Ils auront beau crier le grand cri de cette époque : L’industrie ! l’industrie ! Il n’y a pas d’industrie qui vous donne le droit de tuer ainsi des monuments tout vifs, de renverser de fond en comble des maisons à peine bâties, de remplacer l’élégante pierre par l’ignoble maçonnerie, l’innocent petit jardin qui jetait son air embaumé à tout le voisinage par un assemblage de couloirs malsains et mal famés ! Non, tant qu’il y aura à Paris ces rues étroites, ces échoppes pestilentielles, ces masures hideuses, ces coins misérables où se cachent la prostitution, le jeu, l’usure, le vol, toutes les misères, il ne vous sera pas permis de porter vos mains impies sur des maisons qui sont l’honneur de la ville, la salubrité de la rue, l’orgueil de leur quartier, le souvenir du gentilhomme qui passe, l’espérance du poëte qui les salue de loin, la tranquillité du commissaire de police, qui se dit : — Vivent les maisons si calmes, d’une apparence si honnête et qui se surveillent elles-mêmes ! — Non, tant que vous aurez à rebâtir vos faubourgs, qui sont la honte d’une nation policée et dont le premier aspect a fait peur même aux cosaques, il ne vous sera pas permis de changer ainsi, dans l’espérance de quelques loyers, le calme l’aspect et la physionomie riante de ces belles rues parisiennes que le 18e siècle avait consacrées exclusivement à tous les hommes de recueillement et de bien-être, aux libérales professions, plus amoureuses de repos qu’avides de bénéfices ; aux belles et honnêtes personnes qui cachaient leur salon entre des marbres et des fleurs, aux savants illustres qui se retirent, dans la ville même, hors de la ville ; à l’homme d’état, à l’orateur, au poëte, au vieux guerrier, au pair de France, l’honneur de son corps ; à l’orateur de la chambre qui lit Cicéron et Démosthène, à l’étranger venu de Madrid ou de Londres, de Rome ou de Saint-Pétersbourg, pour vivre calme et tranquille au milieu de la tempête parisienne.

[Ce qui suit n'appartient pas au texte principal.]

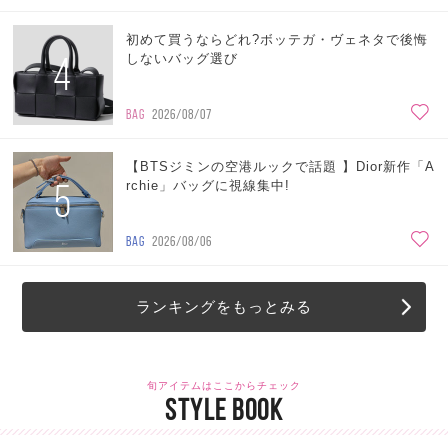
初めて買うならどれ?ボッテガ・ヴェネタで後悔
4
しないバッグ選び
BAG
2026/08/07
【BTSジミンの空港ルックで話題 】Dior新作「A
5
rchie」バッグに視線集中!
BAG
2026/08/06
ランキングをもっとみる
旬アイテムはここからチェック
STYLE BOOK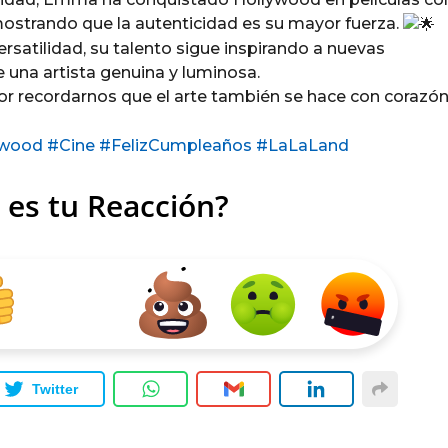
mostrando que la autenticidad es su mayor fuerza.
rsatilidad, su talento sigue inspirando a nuevas
e una artista genuina y luminosa.
r recordarnos que el arte también se hace con corazón
ywood
#Cine
#FelizCumpleaños
#LaLaLand
 es tu Reacción?
Twitter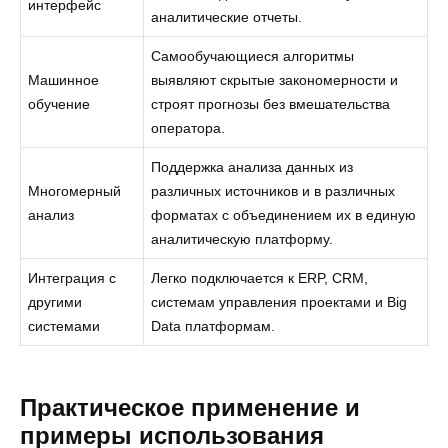
интерфейс
аналитические отчеты.
Самообучающиеся алгоритмы
Машинное
выявляют скрытые закономерности и
обучение
строят прогнозы без вмешательства
оператора.
Поддержка анализа данных из
Многомерный
различных источников и в различных
анализ
форматах с объединением их в единую
аналитическую платформу.
Интеграция с
Легко подключается к ERP, CRM,
другими
системам управления проектами и Big
системами
Data платформам.
Практическое применение и
примеры использования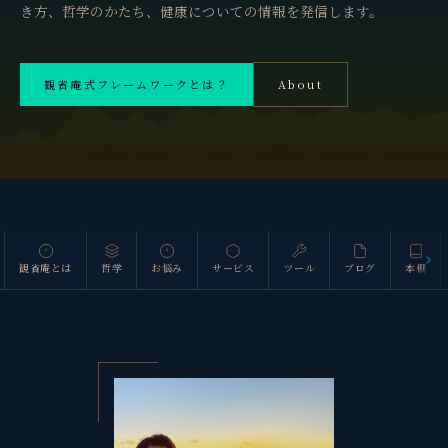
き方、哲学のかたち、健康についての情報を発信します。
観省庵式フレームワークとは？
About
斜里岳 1,547m
観省庵とは
哲学
お悩み
サービス
ツール
ブログ
本棚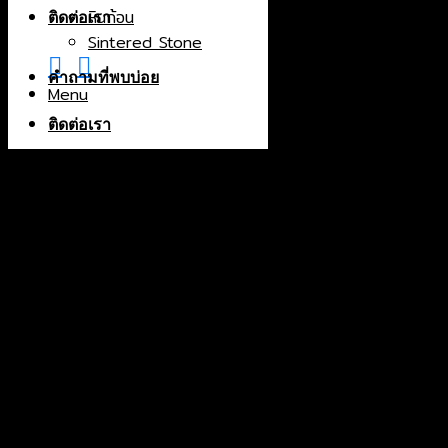
หินก้อน
China
ติดต่อเรา
Sintered Stone
Greece
India
คำถามที่พบบ่อย
Indonesia
Menu
Iran
ติดต่อเรา
Italy
Macedonia
North Macedonia
Norway
Portugal
Spain
Thailand
Turkey
Color
Black
Blue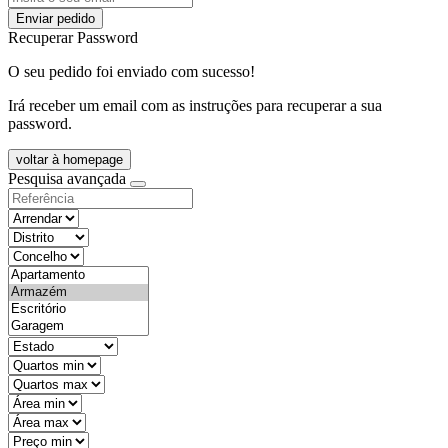
Enviar pedido
Recuperar Password
O seu pedido foi enviado com sucesso!
Irá receber um email com as instruções para recuperar a sua
password.
voltar à homepage
Pesquisa avançada
objective
districtId
countyId
types
state
mintypo
maxtypo
minarea
maxarea
minprice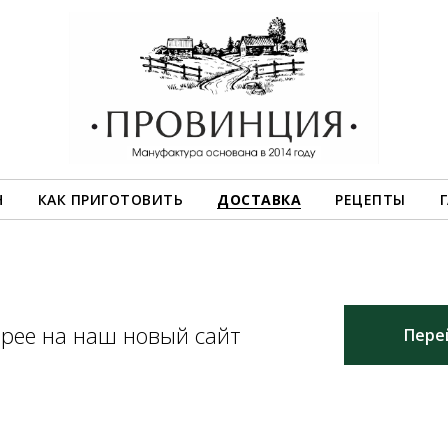
Н
КАК ПРИГОТОВИТЬ
ДОСТАВКА
РЕЦЕПТЫ
орее на наш новый сайт
Пере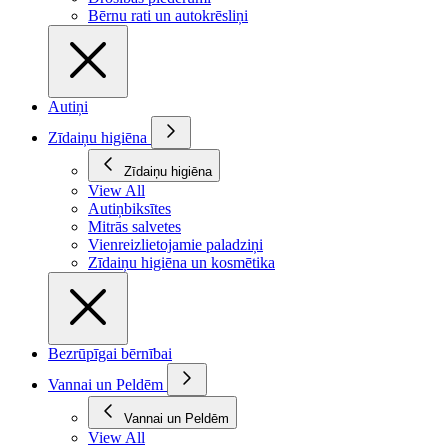
Bērnu rati un autokrēsliņi
Autiņi
Zīdaiņu higiēna
Zīdaiņu higiēna
View All
Autiņbiksītes
Mitrās salvetes
Vienreizlietojamie paladziņi
Zīdaiņu higiēna un kosmētika
Bezrūpīgai bērnībai
Vannai un Peldēm
Vannai un Peldēm
View All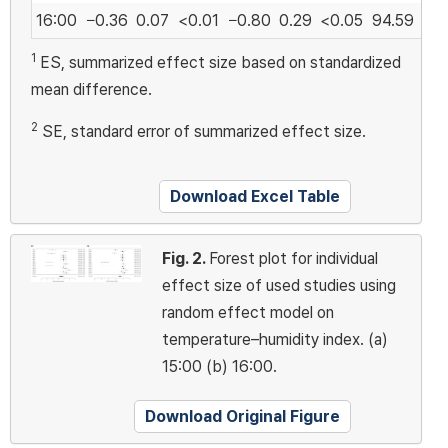
16:00
−0.36
0.07
<0.01
−0.80
0.29
<0.05
94.59
27
1
ES, summarized effect size based on standardized
mean difference.
2
SE, standard error of summarized effect size.
Download Excel Table
Fig. 2.
Forest plot for individual
effect size of used studies using
random effect model on
temperature–humidity index. (a)
15:00 (b) 16:00.
Download Original Figure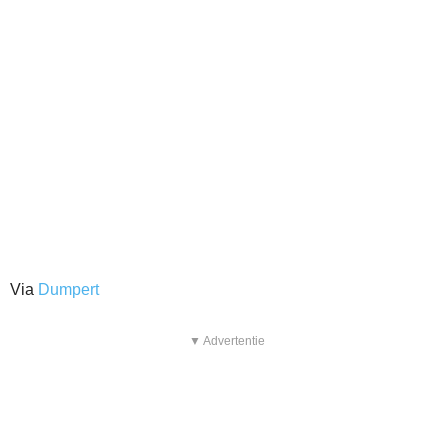
Via
Dumpert
▼ Advertentie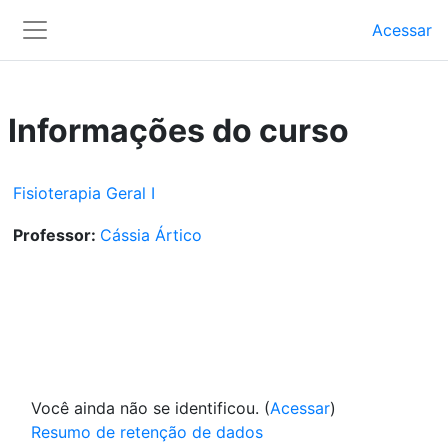
Ir para o conteúdo principal
Acessar
Painel lateral
Informações do curso
Fisioterapia Geral I
Professor:
Cássia Ártico
Você ainda não se identificou. (
Acessar
)
Resumo de retenção de dados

Non, avant d’avoir refait toutes vos ruines, je ne dis pas relevé, car les ruines du faubourg Saint-Marceau, par exemple, n’ont jamais été que des ruines, vous n’irez pas couvrir de ruines les grandes et belles rues que le commerce n’a pas envahies. D’ailleurs le commerce n’a rien à gagner dans ces nobles solitudes. Le commerce aime le bruit, la foule, la boue de la rue, l’éclat des lumières, le vice des carrefours ; le commerce se plaît à la porte des théâtres et des maisons de jeux ; il habite de préférence les mêmes quartiers que le vice et le luxe, ce grand vice si légitime. Laissez donc le commerce dans ses quartiers de prédilection : à la spéculation le Palais-Royal et la rue Vivienne, et les éclatants boulevarts et les rues tumultueuses des quartiers Saint-Denis et Saint-Martin ; à l’agio les cris aigus, les passions violentes, les besoins sans cesse renaissants, les violents caprices plus exigeants que le besoin ; mais, par pitié pour le commerce, votre amour, et surtout par pitié pour nous, ne le jetez pas à l’improviste dans les grandes belles rues où l’on ne passe qu’en voiture, dans les quartiers magnifiques où toute muraille est silencieuse, où toute porte est fermée, parmi ces riches hôtels que le commerce est obligé de renverser pour s’y faire un nid à son usage. Hélas ! à peine son nid est-il fait, à peine sa dévastation est-elle accomplie, que très-souvent vous le voyez s’enfuir épouvanté de ce désert ; si bien qu’il n’y a rien de changé sur son passage, sinon qu’il y a debout une belle maison de moins.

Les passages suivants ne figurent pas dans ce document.